Copy out each line below in which the string "chart" appears.

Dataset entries
# # # # #

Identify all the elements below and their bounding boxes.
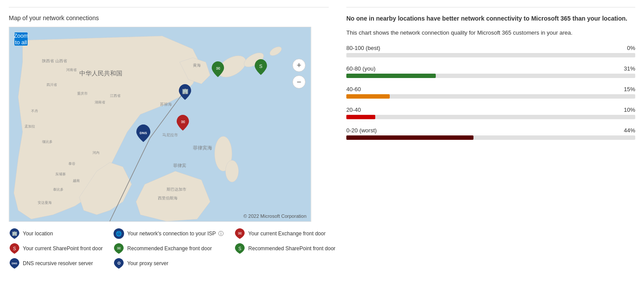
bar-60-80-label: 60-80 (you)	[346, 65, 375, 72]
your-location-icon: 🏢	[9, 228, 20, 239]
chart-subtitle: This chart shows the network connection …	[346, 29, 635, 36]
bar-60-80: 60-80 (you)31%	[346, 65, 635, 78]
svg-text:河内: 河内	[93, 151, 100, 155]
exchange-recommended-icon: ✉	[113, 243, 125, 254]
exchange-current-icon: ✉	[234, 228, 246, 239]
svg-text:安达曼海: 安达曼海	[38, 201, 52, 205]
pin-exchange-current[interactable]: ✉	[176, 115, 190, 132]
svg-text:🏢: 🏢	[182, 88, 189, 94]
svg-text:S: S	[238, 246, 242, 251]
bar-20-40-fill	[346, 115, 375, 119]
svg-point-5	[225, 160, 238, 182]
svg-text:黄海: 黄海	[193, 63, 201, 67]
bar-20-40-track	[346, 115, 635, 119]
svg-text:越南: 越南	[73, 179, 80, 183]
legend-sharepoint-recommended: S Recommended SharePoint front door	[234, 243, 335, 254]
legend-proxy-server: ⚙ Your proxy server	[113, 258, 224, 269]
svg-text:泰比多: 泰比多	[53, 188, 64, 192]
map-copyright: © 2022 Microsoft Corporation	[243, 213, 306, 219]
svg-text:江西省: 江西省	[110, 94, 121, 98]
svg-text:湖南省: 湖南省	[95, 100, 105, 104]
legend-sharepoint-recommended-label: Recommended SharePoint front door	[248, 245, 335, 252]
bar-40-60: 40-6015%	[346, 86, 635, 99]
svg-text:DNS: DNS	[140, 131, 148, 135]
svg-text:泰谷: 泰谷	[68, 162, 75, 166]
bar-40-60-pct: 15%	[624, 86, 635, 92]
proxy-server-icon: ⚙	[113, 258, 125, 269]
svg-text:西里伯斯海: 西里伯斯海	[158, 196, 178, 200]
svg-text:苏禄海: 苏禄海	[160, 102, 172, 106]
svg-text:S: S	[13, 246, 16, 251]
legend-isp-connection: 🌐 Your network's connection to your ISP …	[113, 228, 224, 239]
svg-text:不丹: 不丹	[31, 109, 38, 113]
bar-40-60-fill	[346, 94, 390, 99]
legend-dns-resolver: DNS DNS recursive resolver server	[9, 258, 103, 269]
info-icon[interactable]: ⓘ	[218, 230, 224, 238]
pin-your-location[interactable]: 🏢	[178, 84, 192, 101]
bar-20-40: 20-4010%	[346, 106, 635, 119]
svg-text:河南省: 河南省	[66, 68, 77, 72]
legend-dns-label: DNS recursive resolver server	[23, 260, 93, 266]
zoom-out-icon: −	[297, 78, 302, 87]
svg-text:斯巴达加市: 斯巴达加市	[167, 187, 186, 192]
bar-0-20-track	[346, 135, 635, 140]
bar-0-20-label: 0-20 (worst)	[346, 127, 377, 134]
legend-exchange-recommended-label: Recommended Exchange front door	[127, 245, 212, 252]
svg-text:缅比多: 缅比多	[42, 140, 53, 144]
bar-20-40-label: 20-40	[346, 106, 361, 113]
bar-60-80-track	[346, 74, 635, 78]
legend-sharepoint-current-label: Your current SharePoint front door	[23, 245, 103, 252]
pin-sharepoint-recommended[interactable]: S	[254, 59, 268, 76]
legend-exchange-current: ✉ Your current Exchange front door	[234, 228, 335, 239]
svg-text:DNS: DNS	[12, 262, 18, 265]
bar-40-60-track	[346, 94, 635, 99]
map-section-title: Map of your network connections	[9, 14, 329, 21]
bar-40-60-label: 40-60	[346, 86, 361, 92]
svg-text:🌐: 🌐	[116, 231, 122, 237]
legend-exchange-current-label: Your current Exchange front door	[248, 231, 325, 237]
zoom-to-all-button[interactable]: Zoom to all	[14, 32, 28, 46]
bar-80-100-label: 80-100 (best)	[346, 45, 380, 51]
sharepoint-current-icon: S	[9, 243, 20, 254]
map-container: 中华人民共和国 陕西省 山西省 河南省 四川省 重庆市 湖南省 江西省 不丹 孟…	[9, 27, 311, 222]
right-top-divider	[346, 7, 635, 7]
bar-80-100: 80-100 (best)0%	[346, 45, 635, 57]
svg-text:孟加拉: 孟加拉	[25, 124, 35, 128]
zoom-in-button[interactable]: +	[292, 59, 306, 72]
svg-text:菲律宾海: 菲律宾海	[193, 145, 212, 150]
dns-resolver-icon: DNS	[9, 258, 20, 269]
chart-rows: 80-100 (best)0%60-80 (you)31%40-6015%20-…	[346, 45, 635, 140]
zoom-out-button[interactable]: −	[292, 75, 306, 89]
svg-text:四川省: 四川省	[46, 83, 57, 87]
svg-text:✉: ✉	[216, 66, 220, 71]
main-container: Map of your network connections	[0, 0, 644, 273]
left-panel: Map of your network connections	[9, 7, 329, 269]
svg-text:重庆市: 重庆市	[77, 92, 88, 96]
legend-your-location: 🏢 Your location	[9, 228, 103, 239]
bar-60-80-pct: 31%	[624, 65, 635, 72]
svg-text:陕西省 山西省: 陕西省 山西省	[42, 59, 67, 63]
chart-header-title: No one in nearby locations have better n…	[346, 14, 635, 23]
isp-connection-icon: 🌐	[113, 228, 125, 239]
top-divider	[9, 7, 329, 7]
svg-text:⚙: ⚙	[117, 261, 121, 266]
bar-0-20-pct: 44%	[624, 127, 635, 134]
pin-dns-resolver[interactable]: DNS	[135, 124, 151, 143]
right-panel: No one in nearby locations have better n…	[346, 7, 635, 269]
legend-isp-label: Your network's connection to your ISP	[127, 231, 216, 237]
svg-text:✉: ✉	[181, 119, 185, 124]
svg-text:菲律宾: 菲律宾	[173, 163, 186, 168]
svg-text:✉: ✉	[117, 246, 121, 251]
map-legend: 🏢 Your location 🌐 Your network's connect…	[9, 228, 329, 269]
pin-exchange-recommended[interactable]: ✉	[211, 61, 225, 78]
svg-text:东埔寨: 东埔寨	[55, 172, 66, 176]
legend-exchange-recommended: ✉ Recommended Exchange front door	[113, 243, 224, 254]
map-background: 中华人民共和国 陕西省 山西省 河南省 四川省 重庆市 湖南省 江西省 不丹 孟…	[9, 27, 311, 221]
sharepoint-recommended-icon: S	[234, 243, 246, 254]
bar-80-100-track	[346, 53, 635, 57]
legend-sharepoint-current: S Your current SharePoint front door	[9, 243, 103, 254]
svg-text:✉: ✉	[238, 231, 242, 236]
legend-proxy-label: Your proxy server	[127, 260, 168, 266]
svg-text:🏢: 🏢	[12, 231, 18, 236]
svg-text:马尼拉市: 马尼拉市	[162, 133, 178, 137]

# # # # #

# ANSWER SECTION
chart-subtitle: This chart shows the network connection …	[346, 29, 635, 36]
chart-rows: 80-100 (best)0%60-80 (you)31%40-6015%20-…	[346, 45, 635, 140]
chart-header-title: No one in nearby locations have better n…	[346, 14, 635, 23]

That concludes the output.